Bonjour,
poche a écrit : ↑jeu. 19 oct. 2023, 10:44Une autre chose à laquelle il faut réfléchir est la façon dont le gouvernement israélien a approché le Saint-Père.
Look up details. Il veut prier pour toutes les victimes innocentes et ils sont offensées.
La réaction de l'Etat d'Israël est parfaitement logique avec l'idéologie qui l'anime, particulièrement depuis que son gouvernement est conduit par M. Netanyahou. Il faut toujours garder à l'esprit l'idéologie, au sens étymologique du terme, sur laquelle repose cette structure étatique.
Pendant des siècles, les Juifs ont considéré que la perte de Jérusalem et de la Terre Sainte résultait de la Volonté de Dieu et que, par conséquent, seul Dieu, par l'envoi de son Messie, restituerait sa Terre à son Peuple. Ce n'est qu'au mitan du XIXème siècle qu'un courant est né considérant que les Juifs devaient participer à leur propre rédemption en s'établissant en Terre Sainte pour préparer l'arrivée du Messie. C'est de ce courant théologico-politique qu'est issu ce que l'on appelle le sionisme. C'est ce courant théologico-politique qui est à l'origine, au lendemain de la première guerre mondiale, du mandat britannique sur la Palestine précédemment sous domination de la Sublime Porte, mandat qui prévoit explicitement la constitution en cette terre d'un Etat Juif.

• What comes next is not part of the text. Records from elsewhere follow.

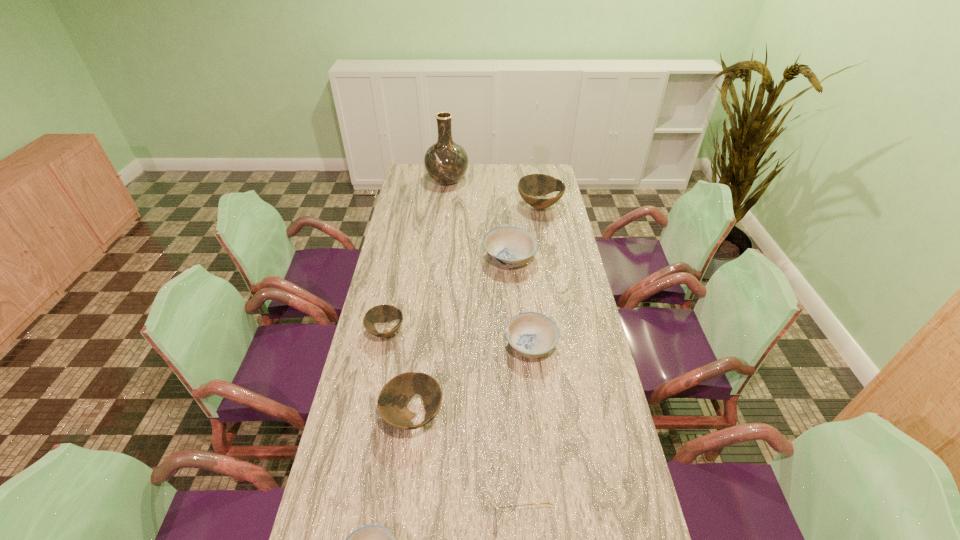 Where is `the farthest object`? This screenshot has height=540, width=960. the farthest object is located at coordinates click(x=446, y=162).

I want to click on vase, so click(446, 162).

Locate an element on the screen. the seventh shortest object is located at coordinates (534, 185).

Identify the location of the seventh nearest object. The width and height of the screenshot is (960, 540). (534, 185).

Identify the location of the sixth farthest object. This screenshot has width=960, height=540. (392, 402).

Locate an element on the screen. the second biggest brown bowl is located at coordinates (392, 402).

Locate an element on the screen. This screenshot has width=960, height=540. the farthest blue bowl is located at coordinates (508, 246).

What are the coordinates of `the fifth nearest bowl` in the screenshot? It's located at (508, 246).

The height and width of the screenshot is (540, 960). I want to click on the second biggest blue bowl, so click(531, 334).

Identify the location of the second nearest brown bowl. The width and height of the screenshot is (960, 540). (384, 313).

Dès lors, du point de vue de cette idéologie, la légitimité des Juifs sur la Terre Sainte est totale et indiscutable car procédant d'une Promesse divine. Cette Terre est à eux car Il a plu à Dieu de la leur donner il y a fort longtemps, et ce d'autant plus qu'ils y sont, de fait, retournés, de telle sorte que Dieu l'a permis. Nul autre n'est par conséquent légitime à émettre à son sujet quelque revendication que ce soit. Ce n'est pas pour rien que, quelle que soit la sensibilité des gouvernements qui se sont succédés, jamais la solution à deux états prévue dans les résolutions de l'ONU n'a abouti, ni même commencé à aboutir.
Par conséquent, et toujours ce ce point de vue, la présence de non-Juifs sur cette terre est illégitime.
Maintenant, voyons de l'autre côté de la barrière. Les palestiniens sont en quelque sorte les natifs du continent nord-américain devant l'avancée des colons venus d'Europe. Cette terre était leur terre ancestrale. Les gouvernants israéliens le savent parfaitement, et les premiers d'entre eux, tels David Ben Gourion par exemple, le reconnaissaient benoîtement.
D'ailleurs, il s'agit à ce point de leur terre ancestrale que, selon toute probabilité, ils descendent selon la chair des juifs qui vivaient là lors de la destruction du deuxième Temple, convertis à l'Islam lors de l'expansion de celui-ci quelques siècles plus tard
Ce que l'Etat d'Israël fait avec la Cisjordanie, qui accueille à l'heure actuelle environ 700 000 colons israéliens et qui, selon les intentions de l'actuel gouvernement évoquée ces jours derniers par l'un de ses ministres, devrait (idéalement à bref délai) en accueillir encore plusieurs centaines de milliers, ne peut être fait avec la bande de Gaza en raison de la densité de population.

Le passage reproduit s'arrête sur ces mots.